Similarity rank

From Knoesis wiki
Jump to: navigation, search

Similarity rank is designed to rank similar items in a graph based on Wikipedia. First the wikipedia graph is transformed into its matrix transformation, and cosine similarity is used to calculate the value.


Wikipedia Graph

A DirectedSparseMultigraph is used to create the graph, from the jung package. There are four types of edges: RegularEdge, SeeAlsoEdge, RegularBackEdge, SeeAlsoBackEdge. This is transformed into a matrix. Where each row and column represent a vertix in the graph and the value of the cell is the wieght of the edge. Since a matrix cannot have more than one edge, a single weight must be chosen. First it selects the highest weight and uses that, but if it is doubly-linked, then a different(higher) value is used, chosen from the constants DoubleRegularWeight and DoubleSeeAlsoWeight. The matrix is sparse and uses a SortedArrayMap for the rows.


The ranking

Cosine similarity is used to calculate the ranking:


 \text{similarity} = \cos(\theta) = {A \cdot B \over \|A\| \|B\|}.

With this formula, dissimilarity can be measured as well as similarity, So if negative weights can be given(to show that two nodes have a degree of oppositeness) we can measure if two concepts are related, similar, or dissimilar.
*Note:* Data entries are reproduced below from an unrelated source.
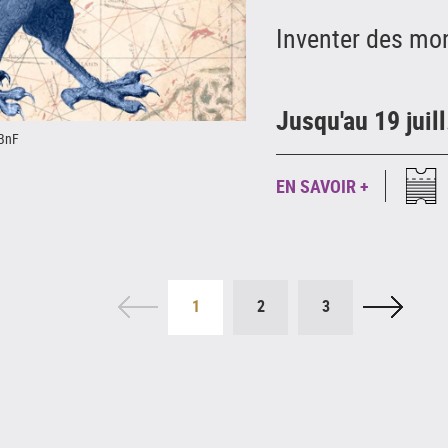
Inventer des mo
Jusqu'au 19 juil
 BnF
EN SAVOIR +
1
2
3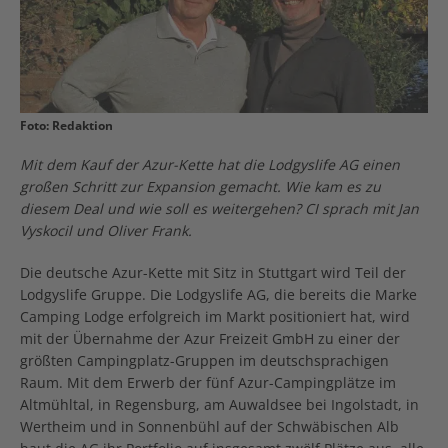
Foto: Redaktion
Mit dem Kauf der Azur-Kette hat die Lodgyslife AG einen
großen Schritt zur Expansion gemacht. Wie kam es zu
diesem Deal und wie soll es weitergehen? CI sprach mit Jan
Vyskocil und Oliver Frank.
Die deutsche Azur-Kette mit Sitz in Stuttgart wird Teil der
Lodgyslife Gruppe. Die Lodgyslife AG, die bereits die Marke
Camping Lodge erfolgreich im Markt positioniert hat, wird
mit der Übernahme der Azur Freizeit GmbH zu einer der
größten Campingplatz-Gruppen im deutschsprachigen
Raum. Mit dem Erwerb der fünf Azur-Campingplätze im
Altmühltal, in Regensburg, am Auwaldsee bei Ingolstadt, in
Wertheim und in Sonnenbühl auf der Schwäbischen Alb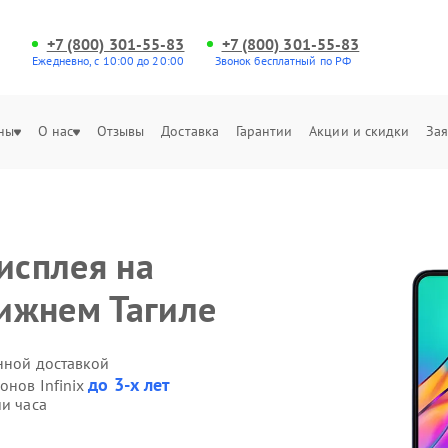
+7 (800) 301-55-83
+7 (800) 301-55-83
Ежедневно, с 10:00 до 20:00
Звонок бесплатный по РФ
ны
О нас
Отзывы
Доставка
Гарантии
Акции и скидки
Зая
исплея на
Нижнем Тагиле
енной доставкой
до 3-х лет
онов Infinix
ии часа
It takes advantage of the sorted rows to calculate the intersection of two rows.


Running SimRank

SimRank jar can be run and it will output all the similarity ranks of wikipedia.The first parameter is the location of the wikipedia xml. It also has a second optional parameter that can be used to limit how many articles will be read from wikipedia. If the second parameter is used the process needs to be killed manually because the wikipedia iterator thread will block, and java provides no effective way to kill threads.